Like the United States invasion of Grenada, Gov. Andrew Cuomo rolled over someone named Zephyr Teachout this weekend, achieving a hard-fought victory to secure the endorsement of the Working Families Party in his bid for re-election while making some big political promises of his own.
Avoiding the tumult of the party’s convention, the governor addressed delegates in an extraordinary eight-and-a-half minute video statement , vowing to take political aim at a renegade group of Democrats who control the State Senate with the Republican minority.
“We must change the Senate leadership,’’ said Cuomo, singling out the five-member Independent Democratic Conference.
“We should start by telling the IDC that they must agree to return to the Democratic Party or face our unified opposition.”
But is this throwing red meat to liberal lions or a real promise? It would be fascinating if the governor actually got down and dirty and directly involved himself in Democratic primary battles with IDC members Jeff Klein and Tony Avella – or convince them to re-enter the party’s fold.

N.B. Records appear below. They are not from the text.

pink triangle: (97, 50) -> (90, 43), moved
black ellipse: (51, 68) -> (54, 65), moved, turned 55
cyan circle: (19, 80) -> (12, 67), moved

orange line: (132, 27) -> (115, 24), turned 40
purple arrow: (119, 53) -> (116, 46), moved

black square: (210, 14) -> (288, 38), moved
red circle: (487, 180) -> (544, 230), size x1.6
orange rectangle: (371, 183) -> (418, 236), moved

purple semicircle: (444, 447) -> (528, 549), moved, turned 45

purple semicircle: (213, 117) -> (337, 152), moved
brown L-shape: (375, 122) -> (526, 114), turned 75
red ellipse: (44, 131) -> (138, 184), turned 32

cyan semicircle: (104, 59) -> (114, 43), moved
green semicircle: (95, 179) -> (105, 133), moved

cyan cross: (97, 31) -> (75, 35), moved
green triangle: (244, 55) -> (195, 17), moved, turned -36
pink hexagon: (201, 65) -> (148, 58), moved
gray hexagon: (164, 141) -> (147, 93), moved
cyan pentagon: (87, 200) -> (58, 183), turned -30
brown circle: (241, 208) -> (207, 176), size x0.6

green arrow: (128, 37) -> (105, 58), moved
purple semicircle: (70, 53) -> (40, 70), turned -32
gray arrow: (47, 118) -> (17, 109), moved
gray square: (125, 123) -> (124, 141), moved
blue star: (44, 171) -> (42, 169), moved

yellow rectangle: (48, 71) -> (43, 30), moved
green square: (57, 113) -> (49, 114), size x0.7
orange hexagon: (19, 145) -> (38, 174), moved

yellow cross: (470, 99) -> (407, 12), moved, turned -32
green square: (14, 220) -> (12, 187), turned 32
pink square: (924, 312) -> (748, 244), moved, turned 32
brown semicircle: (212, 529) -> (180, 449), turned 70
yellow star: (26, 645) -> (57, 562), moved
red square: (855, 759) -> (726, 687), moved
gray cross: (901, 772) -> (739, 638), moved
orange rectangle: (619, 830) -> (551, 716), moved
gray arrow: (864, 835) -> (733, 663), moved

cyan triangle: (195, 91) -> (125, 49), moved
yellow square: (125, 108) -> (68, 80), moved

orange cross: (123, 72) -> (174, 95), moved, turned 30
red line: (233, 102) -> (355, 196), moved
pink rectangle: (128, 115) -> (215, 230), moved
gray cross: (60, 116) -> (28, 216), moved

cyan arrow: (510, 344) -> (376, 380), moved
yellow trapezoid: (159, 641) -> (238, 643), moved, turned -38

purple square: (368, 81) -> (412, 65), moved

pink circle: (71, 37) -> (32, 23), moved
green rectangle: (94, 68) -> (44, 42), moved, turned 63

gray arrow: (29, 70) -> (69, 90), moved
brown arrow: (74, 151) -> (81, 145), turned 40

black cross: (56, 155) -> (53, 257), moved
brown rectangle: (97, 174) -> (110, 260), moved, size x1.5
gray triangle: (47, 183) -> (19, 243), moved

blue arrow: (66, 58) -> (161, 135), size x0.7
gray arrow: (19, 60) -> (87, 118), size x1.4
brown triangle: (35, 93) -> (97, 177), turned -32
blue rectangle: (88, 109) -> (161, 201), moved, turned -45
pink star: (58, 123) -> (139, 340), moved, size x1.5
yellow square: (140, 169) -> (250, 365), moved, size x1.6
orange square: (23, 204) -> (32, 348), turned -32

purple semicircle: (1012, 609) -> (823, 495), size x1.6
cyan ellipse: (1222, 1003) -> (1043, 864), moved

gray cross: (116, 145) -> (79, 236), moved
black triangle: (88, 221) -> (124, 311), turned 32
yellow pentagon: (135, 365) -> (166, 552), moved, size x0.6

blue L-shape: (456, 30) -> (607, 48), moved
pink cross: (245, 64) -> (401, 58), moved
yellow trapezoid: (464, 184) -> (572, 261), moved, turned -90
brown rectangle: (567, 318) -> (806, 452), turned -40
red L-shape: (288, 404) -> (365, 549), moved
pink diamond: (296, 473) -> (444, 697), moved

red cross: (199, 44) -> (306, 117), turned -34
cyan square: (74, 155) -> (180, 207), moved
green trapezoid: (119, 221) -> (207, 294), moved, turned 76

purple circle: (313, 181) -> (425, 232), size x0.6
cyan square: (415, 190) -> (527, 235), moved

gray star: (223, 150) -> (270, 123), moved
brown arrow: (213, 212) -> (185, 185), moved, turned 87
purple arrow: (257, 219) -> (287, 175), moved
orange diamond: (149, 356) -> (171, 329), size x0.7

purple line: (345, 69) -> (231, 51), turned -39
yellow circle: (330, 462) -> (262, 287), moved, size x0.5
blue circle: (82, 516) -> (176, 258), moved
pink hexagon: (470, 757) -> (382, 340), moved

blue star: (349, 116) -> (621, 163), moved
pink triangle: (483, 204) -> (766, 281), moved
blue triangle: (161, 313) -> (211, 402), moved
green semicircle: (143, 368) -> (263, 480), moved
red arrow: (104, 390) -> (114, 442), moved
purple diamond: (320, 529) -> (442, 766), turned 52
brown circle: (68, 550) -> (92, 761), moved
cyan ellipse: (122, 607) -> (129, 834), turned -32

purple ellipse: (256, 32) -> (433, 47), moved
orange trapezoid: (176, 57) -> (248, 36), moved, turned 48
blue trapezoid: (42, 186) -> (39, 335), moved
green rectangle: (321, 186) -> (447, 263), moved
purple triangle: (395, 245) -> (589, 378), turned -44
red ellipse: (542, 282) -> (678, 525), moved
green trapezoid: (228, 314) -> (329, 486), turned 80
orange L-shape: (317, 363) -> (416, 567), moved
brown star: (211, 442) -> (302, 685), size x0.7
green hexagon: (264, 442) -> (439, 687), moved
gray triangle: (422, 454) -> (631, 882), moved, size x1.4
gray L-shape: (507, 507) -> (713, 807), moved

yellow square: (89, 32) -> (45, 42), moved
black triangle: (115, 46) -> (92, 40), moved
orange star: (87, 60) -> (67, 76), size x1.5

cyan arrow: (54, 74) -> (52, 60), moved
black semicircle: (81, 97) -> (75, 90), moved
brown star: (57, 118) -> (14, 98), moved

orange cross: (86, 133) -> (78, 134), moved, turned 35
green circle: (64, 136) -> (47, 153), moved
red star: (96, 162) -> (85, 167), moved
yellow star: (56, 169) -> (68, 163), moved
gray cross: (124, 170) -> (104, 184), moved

Democratic stalwarts are considering Cuomo’s promises gravy – instead focusing on private assurances given by Mayor de Blasio and unions that they’ll get heavily involved in the push to reclaim the Senate for the party. Organized labor has committed $10 million in the battle, including making independent expenditures on behalf of candidates.
There were a lot of moves in a game of three-dimensional chess for such a relatively-small endorsement – all of them significant in New York’s political landscape and they also allowed the governor to protect his left flank on the national level.
At least publicly, Cuomo yesterday was avoiding any kind of introspection, telling reporters: “Part of being a Democrat is the lively debate among the people in the party but at the end of the day, I won the endorsement and that’s what’s really relevant.”